A naked mulatto woman whirled around in mad frenzy, a number of garments which she had shed one by one lying around her, whilst several negroes, evidently priests of the black rites, chanted incantations, each having the finger of one hand raised stiffly upwards, and a number of native drummers beat out a weird and throbbing rhythm on their instruments. Faster and faster the dancer turned, foaming at the mouth and tearing madly at her skin with nails that dug deep furrows, from which the blood spurted in streams.

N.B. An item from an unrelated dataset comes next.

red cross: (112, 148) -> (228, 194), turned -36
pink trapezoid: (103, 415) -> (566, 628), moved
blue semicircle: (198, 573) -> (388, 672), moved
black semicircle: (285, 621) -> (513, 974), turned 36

Now the priests sacrificed a white and a black fowl, by cutting off their heads and pressing out the blood from the writhing and fluttering bodies. A number of small green snakes crawled about the dancer and a huge serpent came towards her, and under the action of the drums rhythm began slowly to coil itself around the woman’s limbs, climbing higher and higher in spite of her contortions. Giving a loud scream she fell down in an epileptic fit, whilst the serpent slowly crushed her. With wild yells the whole assembly then rose to its feet, beating their breasts, and, each male grabbing a female, ran bellowing into the forest, whilst the rest of the scene slowly faded away.

“This is the picture of a form of voodoo rite, as practised by the black sorcerers of Cuba and Haiti,” said the Messenger. “It is the misapplication of arcane knowledge: and this is sorcery. When rightly used this knowledge is true magic, or Wisdom.

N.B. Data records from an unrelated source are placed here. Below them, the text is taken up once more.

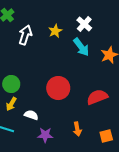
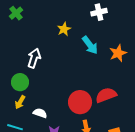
white cross: (84, 24) -> (99, 12), moved, turned 35
white arrow: (25, 35) -> (34, 58), moved
red circle: (58, 88) -> (80, 102), moved

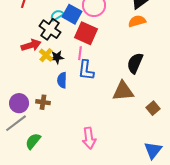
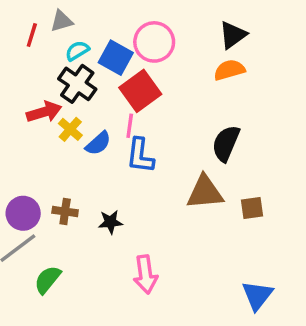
cyan semicircle: (57, 15) -> (77, 51), moved
red square: (86, 33) -> (140, 91), turned 30
black star: (57, 57) -> (110, 222), moved
blue semicircle: (62, 80) -> (98, 143), moved, turned -133
brown square: (153, 108) -> (252, 208), moved, turned 32

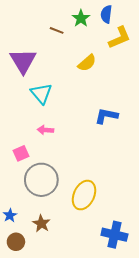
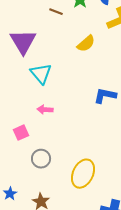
gray circle: (41, 180) -> (41, 159), size x0.6

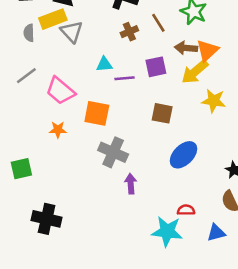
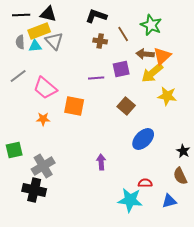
brown cross: (129, 32) -> (100, 41), turned 32
cyan triangle: (104, 64) -> (35, 46), moved
brown square: (162, 113) -> (126, 106), turned 30
gray cross: (113, 152) -> (43, 166), moved, turned 35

“All races of Man differ in spiritual gifts as well as in colour, or in other characteristics. Among some people we find natural seers, others have natural mediums, still others are addicted to sorcery such as you saw just now, and they transmit this knowledge from generation to generation, with a range of psychical phenomena more or less dire. The real thaumaturgist can cause himself to disappear by surrounding himself with a cloud, or he can seemingly take on any shape he wishes, or appear at long distances away from where his physical body really is, by making his astral form visible in projection. By skilful manipulation of the breath, the sorcerer can throw spells and enchantments and even kill people near or far. In 1611, a priest named Gaufridy was burned by the Parliament of Provence for seducing a penitent at the confessional, by breathing upon her, and thus throwing her into a delirium of sinful love for him. There is the famous case of Father Girard, a Jesuit, who, in 1731, was tried in France for the seduction of one of his parishioners by blowing upon her, so that she became instantly affected with a violent passion for him. She also had ecstatic visions of a religious character, stigmata, and hysterical convulsions, and this kept on for months, until at last she recovered her senses. The sorcerer is a public enemy of the worst kind and should be exterminated whenever his guilt is proved . . . or cured by experts.

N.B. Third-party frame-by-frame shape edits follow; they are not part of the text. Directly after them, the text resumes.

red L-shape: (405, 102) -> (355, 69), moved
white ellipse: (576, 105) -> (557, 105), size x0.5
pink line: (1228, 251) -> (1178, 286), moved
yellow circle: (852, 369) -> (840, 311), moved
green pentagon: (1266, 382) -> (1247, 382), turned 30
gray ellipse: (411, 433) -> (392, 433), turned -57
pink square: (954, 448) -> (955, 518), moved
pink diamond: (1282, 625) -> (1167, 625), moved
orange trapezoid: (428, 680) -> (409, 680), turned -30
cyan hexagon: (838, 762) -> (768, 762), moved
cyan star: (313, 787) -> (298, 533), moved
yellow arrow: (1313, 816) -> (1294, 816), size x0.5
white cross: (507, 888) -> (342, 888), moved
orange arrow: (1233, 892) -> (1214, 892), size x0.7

“Sorcery, incantations, and the like are regarded as fables by the ignorant; yet from the Institutes of Justinian down to the laws against witchcraft of England and America—obsolete, but not repealed even today—such practices, even when only suspected, were punished as criminal. We can still read how the Emperor Constantine sentenced to death the philosopher Sopatrus for unchaining the winds, and in this manner preventing the grain ships from arriving in time to end a famine. Nor does this prevent Christian writers from advising prayer during storm and danger, and believing in the efficacy of such prayers.

“When the Atlantean giants and sorcerers were destroyed, the great Aryan mystics concealed the truth, astronomical, physical, and divine under various allegories, and ever since those days only the comparatively few Adepts have known what lies really hidden behind the phenomena known as witchcraft and sorcery. The Easter Island relics are the mysterious and astounding memorials of these giants and are true representations of the type and character attributed to the Fourth-Race Men. Together with the giant statues of the holy men found in central Asia, they present us today with a picture of the descendants of the Gods through the Rishis—Heaven’s first-born; the Easter Island Men being a brood of mighty wizards, the other Sons of God; mementoes of the eternal strife between good and evil.